For some years ago when I was reading Andrew S. Tanenbaum’s ”Modern Operating Systems” this sentence caught my attention: “Abstraction is the key to managing complexity”. I remember that I printed it out and pasted it behind my desktop with some other quotations! What is interesting about this sentence is the answer to another question: why are we using abstraction? Why are we using Object Oriented, Modeling and other abstraction-related techniques? The answer was obvious in Tanenbaums’s sentence: To avoid complexity! The reason for avoiding complexity: Simplicity is giving us confidence and saves our time and other resources (money, energy, etc.)! As Ray Ozzie (CTO, Microsoft Corporation) says:
“Complexity kills. It sucks the life out of developers, it makes products difficult to plan, build and test.”
I believe details are one of the major sources of complexity and complexity is an exponential function of details. More details are resulting in much more complexity! Details are everywhere in our code. Isn’t possible to say that every if-clause is indicating a try to manage a detail and every programming’s loop is a try to reduce details by applying some common rules on objects!?
To understand how abstraction is helping to manage details we can use Uncle Bob (Robert C.Martin)’s description about Dependency Inversion Principle (DIP) in clean code:
“In essence, the DIP says that our classes should depend upon abstraction, not on concerete details.”

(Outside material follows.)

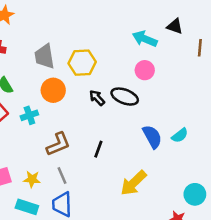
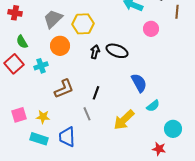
gray trapezoid: (44, 56) -> (53, 19), turned 55
pink circle: (145, 70) -> (151, 29), moved
black arrow: (97, 98) -> (95, 52), turned 56
cyan semicircle: (180, 135) -> (153, 106), moved
gray line: (62, 175) -> (87, 114), moved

Details are not just a problem in programming. They are an important issue in all of science fields and even everyday life! There are many techniques and methods about how to manage them and to remember them. Maybe our preconception about human races, people coming from a city or a province and men or women are because to get rid of all individual details about every different person!
In other words categorization like abstraction is another way to manage details. An important part of many sciences is categorization. To put phenomena and objects under same category is giving us the possibility to find details about them easier and to know how to act about/on them!
I think generalization (https://en.wikipedia.org/wiki/Generalization) is another known method to minimize details. Look at the definition of generalization from Wiktionary (http://en.wiktionary.org/wiki/generalisation):
“The formulation of general concepts from specific instances by abstracting common properties.”
Actually maybe categorization and generalization are just two abstracting methods and it is not necessary to put them alongside abstraction as detail management techniques.
Unfortunately our techniques for eliminating details are very limited and our knowledge is being more and more complex by adding more details for every second. It is not possible to generalize every time because there are always exceptions. One of the named advantages of functional programming is reducing side effects and I think these side effects are caused by details. But the functional programming never have been popular (At least the pure one) and I think the reason is that that is impossible to remove all side effects while programming. The reality is much different from pure abstraction. I like these sentences of Robert C.Martin in Clean Code:
“One might argue that a book about code is somehow behind the times—that code is no longer the issue; that we should be concerned about models and requirements instead. Indeed some have suggested that we are close to the end of code. That soon all code will be generated instead of written. That programmers simply won’t be needed because business people will generate programs from specifications. Nonsense! We will never be rid of code, because code represents the details of the requirements. At some level those details cannot be ignored or abstracted; they have to be specified. And specifying requirements in such detail that a machine can execute them is programming. Such a specification is code.”
I deeply agree with him. Programming? It is all about details.